Ciò evidenzia come l’esposizione pubblica del portavoce, se non adeguatamente governata, possa trasformarsi da risorsa strategica a fattore di vulnerabilità reputazionale. Se si amplia lo sguardo in una prospettiva diacronica, la letteratura e l’osservazione dei contesti istituzionali restituiscono numerosi esempi in cui il ruolo del “consigliere” o del comunicatore ha assunto una centralità tale da essere percepito come regia – e talvolta come mente – esterna al soggetto politico o istituzionale. Tale dinamica contribuisce a generare ambiguità nella titolarità delle decisioni e, conseguentemente, a indebolire l’autonomia percepita della leadership. In questi casi, il rischio reputazionale riflesso non deriva necessariamente da comportamenti controversi del comunicatore, ma da una asimmetria tra la visibilità del leader e l’influenza attribuita al suo apparato comunicativo.

Emerge con chiarezza come la comunicazione istituzionale sia esposta a dinamiche di trasferimento reputazionale che si attivano quando i confini tra regia e rappresentazione diventano incerti. 

La tendenza dei media a personalizzare il racconto, unita alla crescente ibridazione dei ruoli tra funzione tecnica e funzione strategica, contribuisce a rendere il comunicatore un soggetto narrativo autonomo, con effetti diretti sulla percezione dell’istituzione. Queste evidenze impongono una riflessione sulle implicazioni operative. 

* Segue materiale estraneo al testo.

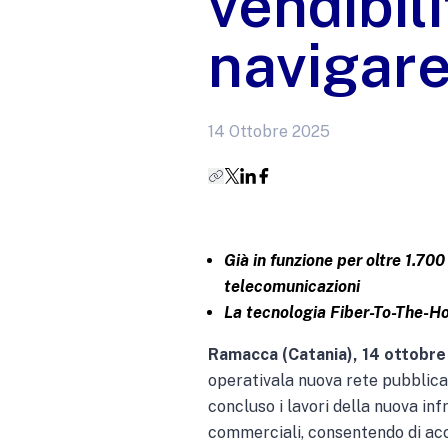
vendibili
navigare
14 Ottobre 2025
Già in funzione per oltre 1.70
telecomunicazioni
La tecnologia Fiber-To-The-Hom
Ramacca (Catania), 14 ottobr
operativala nuova rete pubblica d
concluso i lavori della nuova in
commerciali, consentendo di acce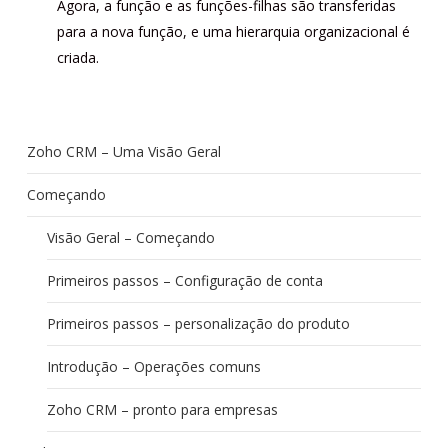
Agora, a função e as funções-filhas são transferidas
para a nova função, e uma hierarquia organizacional é
criada.
Zoho CRM – Uma Visão Geral
Começando
Visão Geral – Começando
Primeiros passos – Configuração de conta
Primeiros passos – personalização do produto
Introdução – Operações comuns
Zoho CRM – pronto para empresas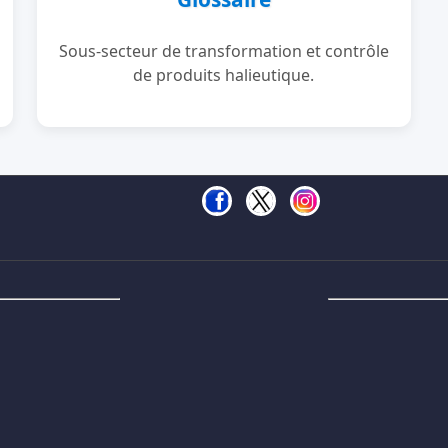
Sous-secteur de transformation et contrôle
de produits halieutique.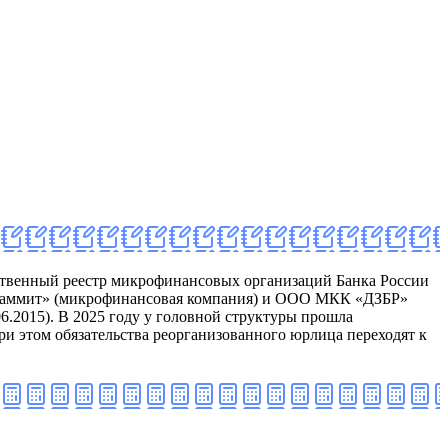
ственный реестр микрофинансовых организаций Банка России
 «Саммит» (микрофинансовая компания) и ООО МКК «ДЗБР»
.2015). В 2025 году у головной структуры прошла
ри этом обязательства реорганизованного юрлица переходят к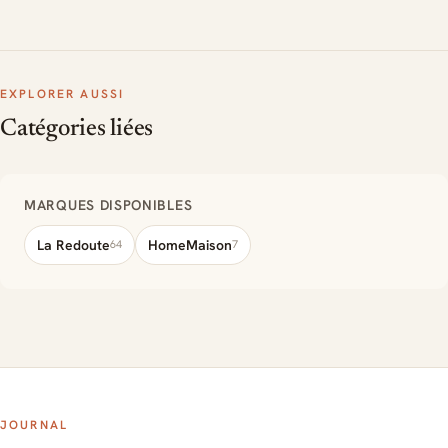
EXPLORER AUSSI
Catégories liées
MARQUES DISPONIBLES
La Redoute
HomeMaison
64
7
JOURNAL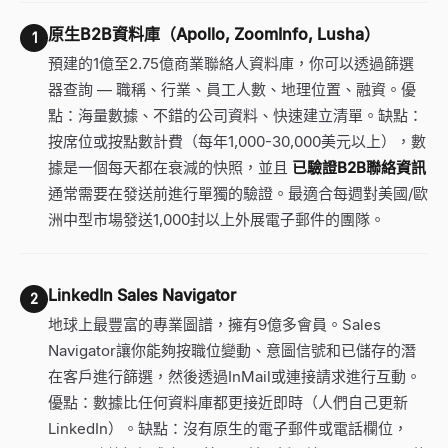
原生B2B資料庫（Apollo, ZoomInfo, Lusha）
1
預建的1億至2.75億商業聯絡人資料庫，你可以透過篩選
器查詢
—
職稱、行業、員工人數、地理位置、融資。優
點：海量數據、不錯的公司資料、快速建立清單。缺點：
按席位或按點數計費（每年1,000-30,000美元以上），數
據是一個每天都在衰減的快照，並且
已驗證B2B聯絡資訊
通常需要在發送前進行單獨的驗證。最適合每週對美國/歐
洲中型市場發送1,000封以上外展電子郵件的團隊。
LinkedIn Sales Navigator
2
地球上最豐富的專業圖譜，擁有9億多會員。Sales
Navigator讓你能夠按職位變動、意圖信號和已儲存的潛
在客戶進行篩選，然後透過InMail或連接請求進行互動。
優點：數據比任何資料庫都更接近即時（人們自己更新
LinkedIn）。缺點：沒有原生的電子郵件或電話欄位，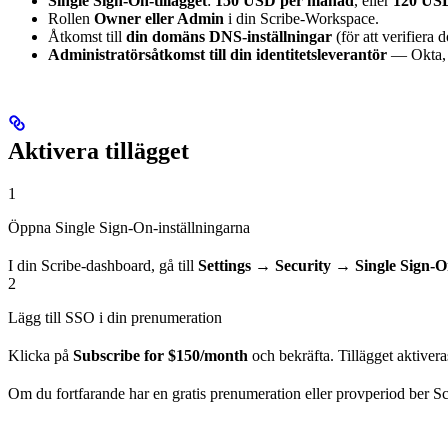
Single Sign-On-tillägget
:
150 USD per månad
, eller
120 USD
Rollen
Owner eller Admin
i din Scribe-Workspace.
Åtkomst till
din domäns DNS-inställningar
(för att verifiera
Administratörsåtkomst till din identitetsleverantör
— Okta, 
Aktivera tillägget
1
Öppna Single Sign-On-inställningarna
I din Scribe-dashboard, gå till
Settings → Security → Single Sign-
2
Lägg till SSO i din prenumeration
Klicka på
Subscribe for $150/month
och bekräfta. Tillägget aktivera
Om du fortfarande har en gratis prenumeration eller provperiod ber Scr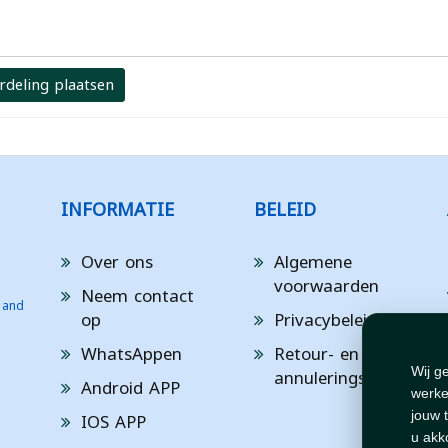
rdeling plaatsen
INFORMATIE
BELEID
Over ons
Algemene
voorwaarden
Neem contact
 and
op
Privacybeleid
WhatsAppen
Retour- en
annuleringsbeleid
Wij g
Android APP
werke
IOS APP
jouw 
u akk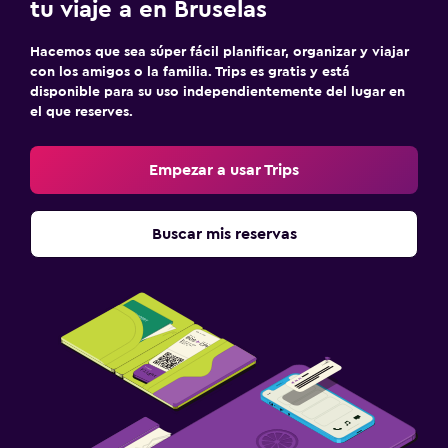
tu viaje a en Bruselas
Hacemos que sea súper fácil planificar, organizar y viajar
con los amigos o la familia. Trips es gratis y está
disponible para su uso independientemente del lugar en
el que reserves.
Empezar a usar Trips
Buscar mis reservas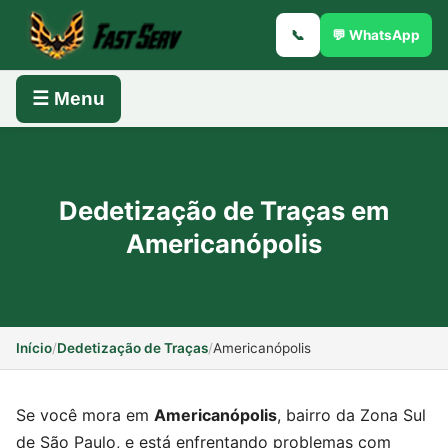
📞
💬 WhatsApp
☰ Menu
Dedetização de Traças em
Americanópolis
Início
/
Dedetização de Traças
/
Americanópolis
Se você mora em
Americanópolis
, bairro da Zona Sul
de São Paulo, e está enfrentando problemas com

Per il comunicatore, ciò si traduce nella necessità di mantenere una piena consapevolezza del proprio ruolo, evitando forme di esposizione non coerenti con gli obiettivi istituzionali e adottando standard etici e professionali elevati.

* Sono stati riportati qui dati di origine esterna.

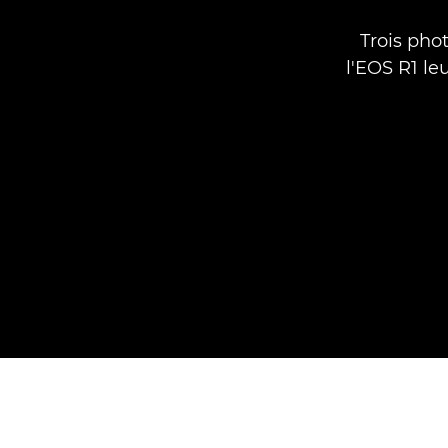
Trois pho
l'EOS R1 le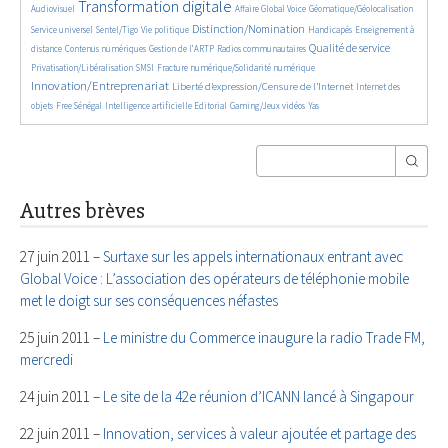
4010/5557
385/5557
169/5557
325/5557
Transformation digitale
Audiovisuel
Affaire Global Voice
Géomatique/Géolocalisation
666/5557
183/5557
2140/5557
34/5557
711/5557
Distinction/Nomination
Service universel
Sentel/Tigo
Vie politique
Handicapés
Enseignement à
853/5557
595/5557
191/5557
2157/5557
557/5557
Qualité de service
distance
Contenus numériques
Gestion de l’ARTP
Radios communautaires
136/5557
492/5557
2787/5557
Privatisation/Libéralisation
SMSI
Fracture numérique/Solidarité numérique
Innovation/Entreprenariat
1365/5557
50/5557
Liberté d’expression/Censure de l’Internet
Internet des
174/5557
879/5557
202/5557
68/5557
28/5557
objets
Free Sénégal
Intelligence artificielle
Editorial
Gaming/Jeux vidéos
Yas
Autres brèves
27 juin 2011 –
Surtaxe sur les appels internationaux entrant avec
Global Voice : L’association des opérateurs de téléphonie mobile
met le doigt sur ses conséquences néfastes
25 juin 2011 –
Le ministre du Commerce inaugure la radio Trade FM,
mercredi
24 juin 2011 –
Le site de la 42e réunion d’ICANN lancé à Singapour
22 juin 2011 –
Innovation, services à valeur ajoutée et partage des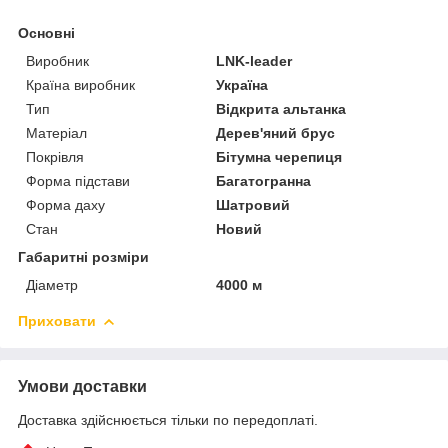
Основні
Виробник
LNK-leader
Країна виробник
Україна
Тип
Відкрита альтанка
Матеріал
Дерев'яний брус
Покрівля
Бітумна черепиця
Форма підстави
Багатогранна
Форма даху
Шатровий
Стан
Новий
Габаритні розміри
Діаметр
4000 м
Приховати
Умови доставки
Доставка здійснюється тільки по передоплаті.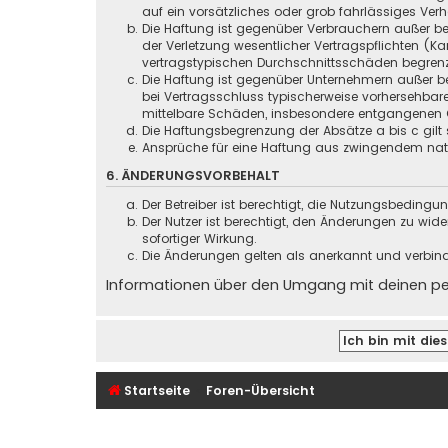
auf ein vorsätzliches oder grob fahrlässiges Ver
Die Haftung ist gegenüber Verbrauchern außer be
der Verletzung wesentlicher Vertragspflichten (
vertragstypischen Durchschnittsschäden begrenz
Die Haftung ist gegenüber Unternehmern außer be
bei Vertragsschluss typischerweise vorhersehbar
mittelbare Schäden, insbesondere entgangenen 
Die Haftungsbegrenzung der Absätze a bis c gilt 
Ansprüche für eine Haftung aus zwingendem nati
6. ÄNDERUNGSVORBEHALT
Der Betreiber ist berechtigt, die Nutzungsbeding
Der Nutzer ist berechtigt, den Änderungen zu wid
sofortiger Wirkung.
Die Änderungen gelten als anerkannt und verbin
Informationen über den Umgang mit deinen pers
Startseite
Foren-Übersicht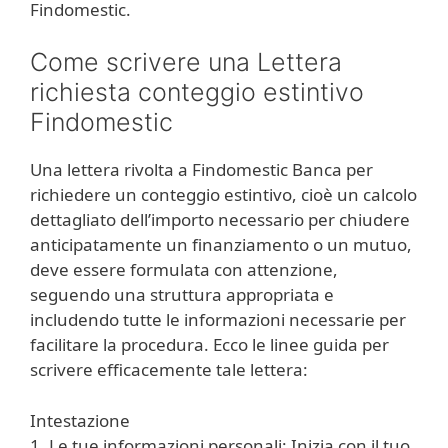
Findomestic.
Come scrivere una Lettera
richiesta conteggio estintivo
Findomestic
Una lettera rivolta a Findomestic Banca per
richiedere un conteggio estintivo, cioè un calcolo
dettagliato dell’importo necessario per chiudere
anticipatamente un finanziamento o un mutuo,
deve essere formulata con attenzione,
seguendo una struttura appropriata e
includendo tutte le informazioni necessarie per
facilitare la procedura. Ecco le linee guida per
scrivere efficacemente tale lettera:
Intestazione
1. Le tue informazioni personali: Inizia con il tuo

Per l’istituzione, implica invece l’esigenza di definire con chiarezza i confini di ruolo, presidiare i livelli di visibilità del team di comunicazione e integrare il rischio reputazionale nei sistemi di governance. 

Il principio del “behind the scenes” assume, dunque, un significato che va oltre la dimensione operativa per configurarsi come presidio strategico della credibilità istituzionale. 

Se la sovraesposizione del comunicatore può spostare il baricentro della comunicazione, il rischio reputazionale riflesso evidenzia una dinamica ancora più profonda: il comunicatore non solo contribuisce alla costruzione della reputazione, ma ne diventa parte integrante e, in quanto tale, potenzialmente vulnerabile. In questo senso, la qualità della comunicazione istituzionale si misura anche nella capacità di mantenere una corretta distanza tra regia e rappresentazione, preservando la centralità dell’istituzione e garantendo coerenza tra ruolo, responsabilità e visibilità. 

La comunicazione realmente efficace è quella in cui la strategia resta solida e riconoscibile nei risultati, senza che i suoi artefici diventino protagonisti della scena.